Pure bullshit. But Leander was rather skilled at lying.

“How could you produce such a fine weave? This would have taken a master weaver several days, and you have many baskets.” She studied him. The afternoon light struck the side of her face, leaving half in darkness so she looked like she wore a half-mask.

“None as detailed as that one,” Leander said, “but I asked the reeds to shape themselves while they were still rooted in the earth. Then I broke each reed from the root when it had incorporated itself into the basket.”

“But this is dry and cured,” she said, clearly startled far more than Leander had expected. “You said your power lay only with live plants.”

“Those reeds were alive this morning, but I removed the chi and left only the dried basket.”

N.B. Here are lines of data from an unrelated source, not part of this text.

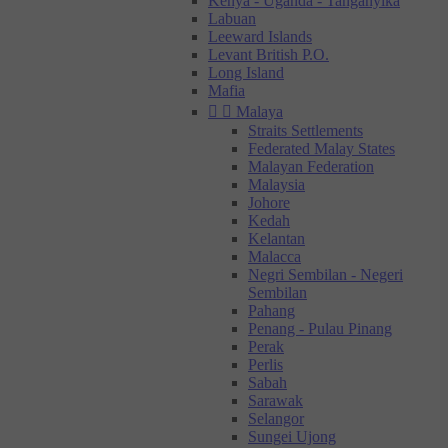
Kenya - Uganda - Tanganyika
Labuan
Leeward Islands
Levant British P.O.
Long Island
Mafia


Malaya
Straits Settlements
Federated Malay States
Malayan Federation
Malaysia
Johore
Kedah
Kelantan
Malacca
Negri Sembilan - Negeri
Sembilan
Pahang
Penang - Pulau Pinang
Perak
Perlis
Sabah
Sarawak
Selangor
Sungei Ujong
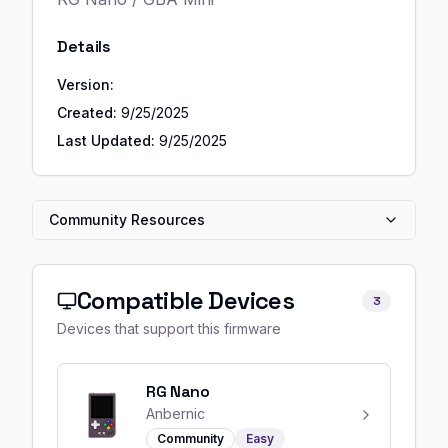
Details
Version:
Created:
9/25/2025
Last Updated:
9/25/2025
Community Resources
Compatible Devices
3
Devices that support this firmware
RG Nano
Anbernic
Community
Easy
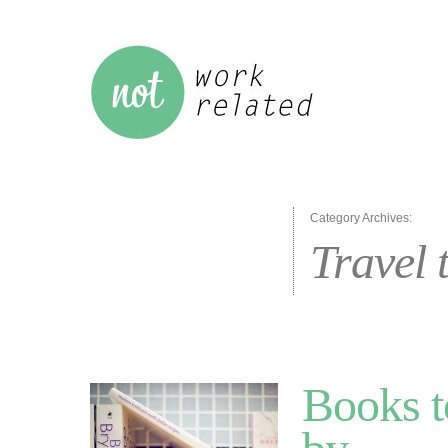
Category Archives:
Travel 
Books t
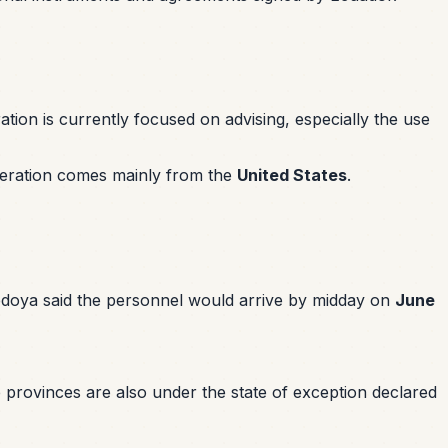
on is currently focused on advising, especially the use
ooperation comes mainly from the
United States
.
edoya said the personnel would arrive by midday on
June
 provinces are also under the state of exception declared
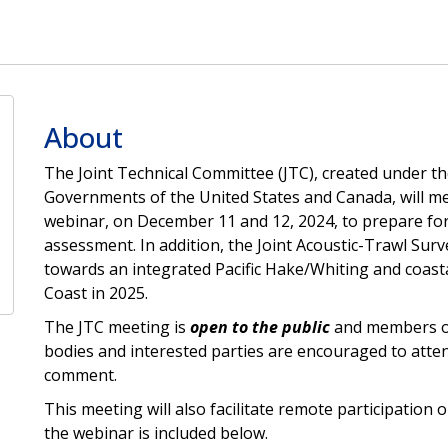
About
The Joint Technical Committee (JTC), created under t
Governments of the United States and Canada, will me
webinar, on December 11 and 12, 2024, to prepare for
assessment. In addition, the Joint Acoustic-Trawl Sur
towards an integrated Pacific Hake/Whiting and coasta
Coast in 2025.
The JTC meeting is
open to the public
and members of 
bodies and interested parties are encouraged to atten
comment.
This meeting will also facilitate remote participation 
the webinar is included below.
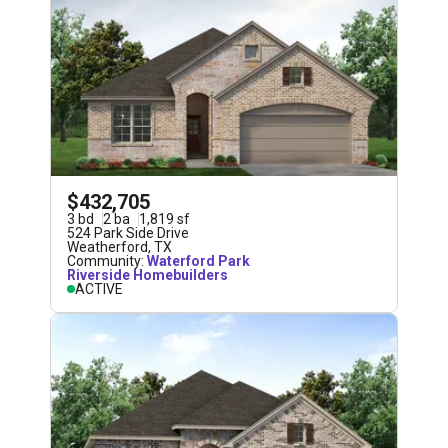
$432,705
3
bd
2
ba
1,819
sf
524 Park Side Drive
Weatherford
,
TX
Community:
Waterford Park
Riverside Homebuilders
ACTIVE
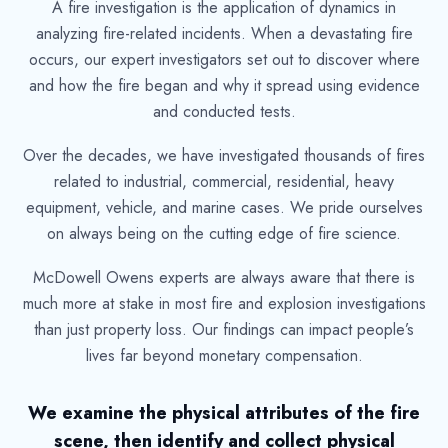
A fire investigation is the application of dynamics in
analyzing fire-related incidents. When a devastating fire
occurs, our expert investigators set out to discover where
and how the fire began and why it spread using evidence
and conducted tests.
Over the decades, we have investigated thousands of fires
related to industrial, commercial, residential, heavy
equipment, vehicle, and marine cases. We pride ourselves
on always being on the cutting edge of fire science.
McDowell Owens experts are always aware that there is
much more at stake in most fire and explosion investigations
than just property loss. Our findings can impact people’s
lives far beyond monetary compensation.
We examine the physical attributes of the fire
scene, then identify and collect physical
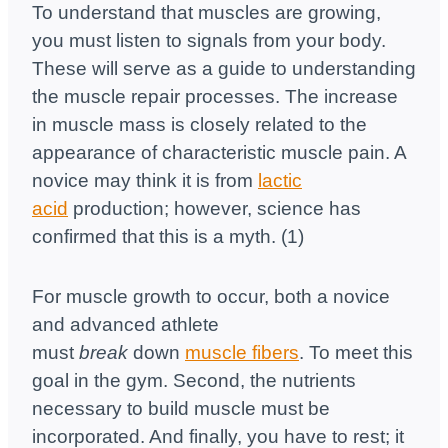
To understand that muscles are growing,
you must listen to signals from your body.
These will serve as a guide to understanding
the muscle repair processes. The increase
in muscle mass is closely related to the
appearance of characteristic muscle pain. A
novice may think it is from
lactic
acid
production; however, science has
confirmed that this is a myth. (1)
For muscle growth to occur, both a novice
and advanced athlete
must
break
down
muscle fibers
. To meet this
goal in the gym. Second, the nutrients
necessary to build muscle must be
incorporated. And finally, you have to rest; it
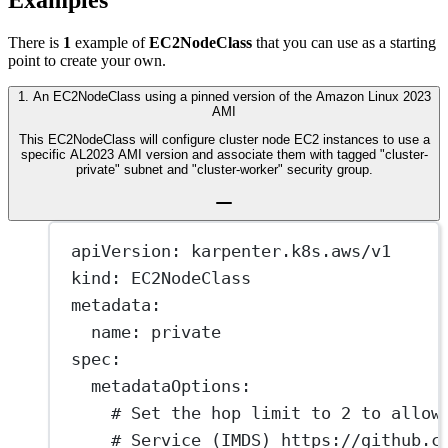
Examples
There is
1
example of
EC2NodeClass
that you can use as a starting
point to create your own.
1
.
An EC2NodeClass using a pinned version of the Amazon Linux 2023
AMI
This EC2NodeClass will configure cluster node EC2 instances to use a
specific AL2023 AMI version and associate them with tagged "cluster-
private" subnet and "cluster-worker" security group.
apiVersion
: 
karpenter.k8s.aws/v1
kind
: 
EC2NodeClass
metadata
:
name
: 
private
spec
:
metadataOptions
:
# Set the hop limit to 2 to allow
# Service (IMDS) https://github.c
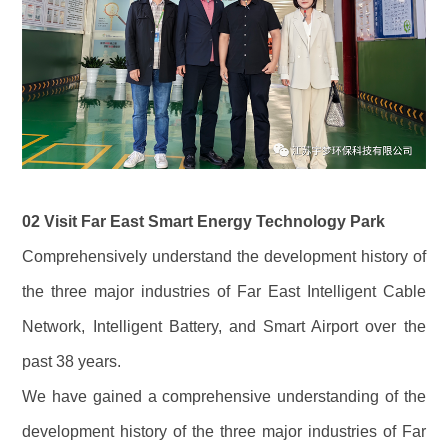
02 Visit Far East Smart Energy Technology Park
Comprehensively understand the development history of
the three major industries of Far East Intelligent Cable
Network, Intelligent Battery, and Smart Airport over the
past 38 years.
We have gained a comprehensive understanding of the
development history of the three major industries of Far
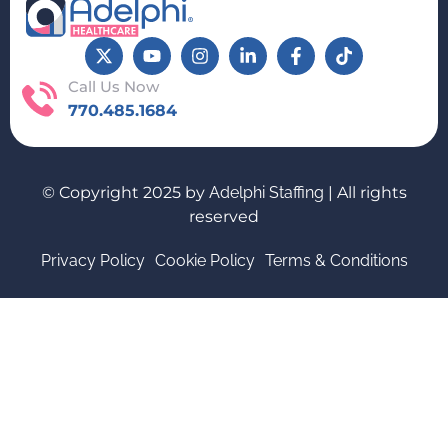
Call Us Now
770.485.1684
© Copyright 2025 by
Adelphi Staffing
| All rights
reserved
Privacy Policy
Cookie Policy
Terms & Conditions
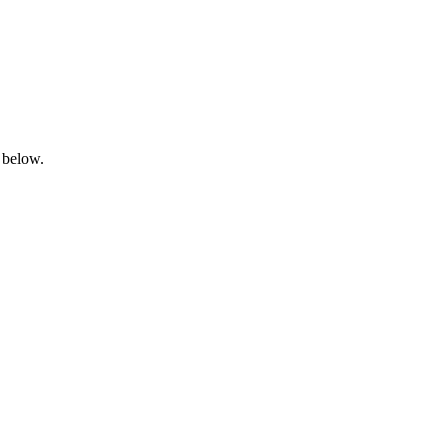
 below.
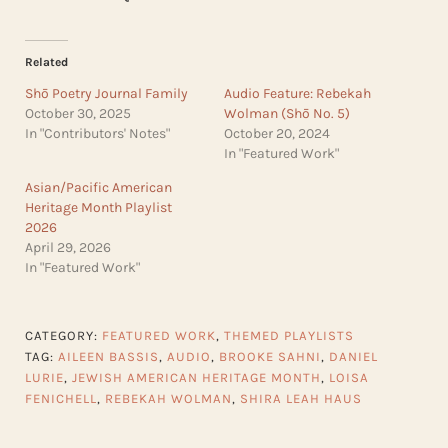
Related
Shō Poetry Journal Family
Audio Feature: Rebekah
October 30, 2025
Wolman (Shō No. 5)
In "Contributors' Notes"
October 20, 2024
In "Featured Work"
Asian/Pacific American
Heritage Month Playlist
2026
April 29, 2026
In "Featured Work"
CATEGORY:
FEATURED WORK
,
THEMED PLAYLISTS
TAG:
AILEEN BASSIS
,
AUDIO
,
BROOKE SAHNI
,
DANIEL
LURIE
,
JEWISH AMERICAN HERITAGE MONTH
,
LOISA
FENICHELL
,
REBEKAH WOLMAN
,
SHIRA LEAH HAUS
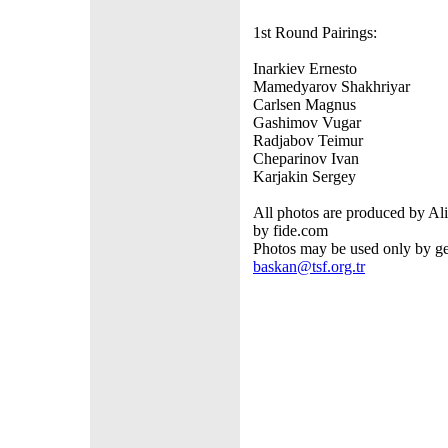
1st Round Pairings:
Inarkiev Ernesto - K
Mamedyarov Shakhriyar - 
Carlsen Magnus - W
Gashimov Vugar - Ba
Radjabov Teimur - A
Cheparinov Ivan - Gri
Karjakin Sergey - N
All photos are produced by Ali
by fide.com
Photos may be used only by get
baskan@tsf.org.tr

Auntie Daiyu blinked, studied the basket, studied him, and then closed her mouth. “You did not tell me you had such skill.”

“I did not know, Auntie Daiyu. After living my life in the city, I had no chance to weave reeds. This was my first attempt at the craft. I have made others if you would like to see them.” Leander untied the other baskets, laying them out in front of the house for her to inspect.

Some had lids; others were open-mouthed.

Most were highly decorative, and all were watertight.

Auntie Daiyu inspected several, bringing the weave to her nose before slowly turning the pieces. “Remarkable. Truly remarkable.”

“If Auntie Daiyu knows of somewhere I can sell these, I would be grateful.”

She peered at him. “How many can you produce in a day?”

“I would not want to take all the reeds from the river, nor can I provide them enough magic to regrow them while I work for Master Yang, so I could do four or five a day. I could not promise more than that.” Leander had made over a dozen today, but despair and a need to get out of his own head had fueled that spurt.

Auntie Daiyu nodded. “I will find homes for such art. You still have Yang’s most disagreeable donkey, so I assume you have not yet completed your work.”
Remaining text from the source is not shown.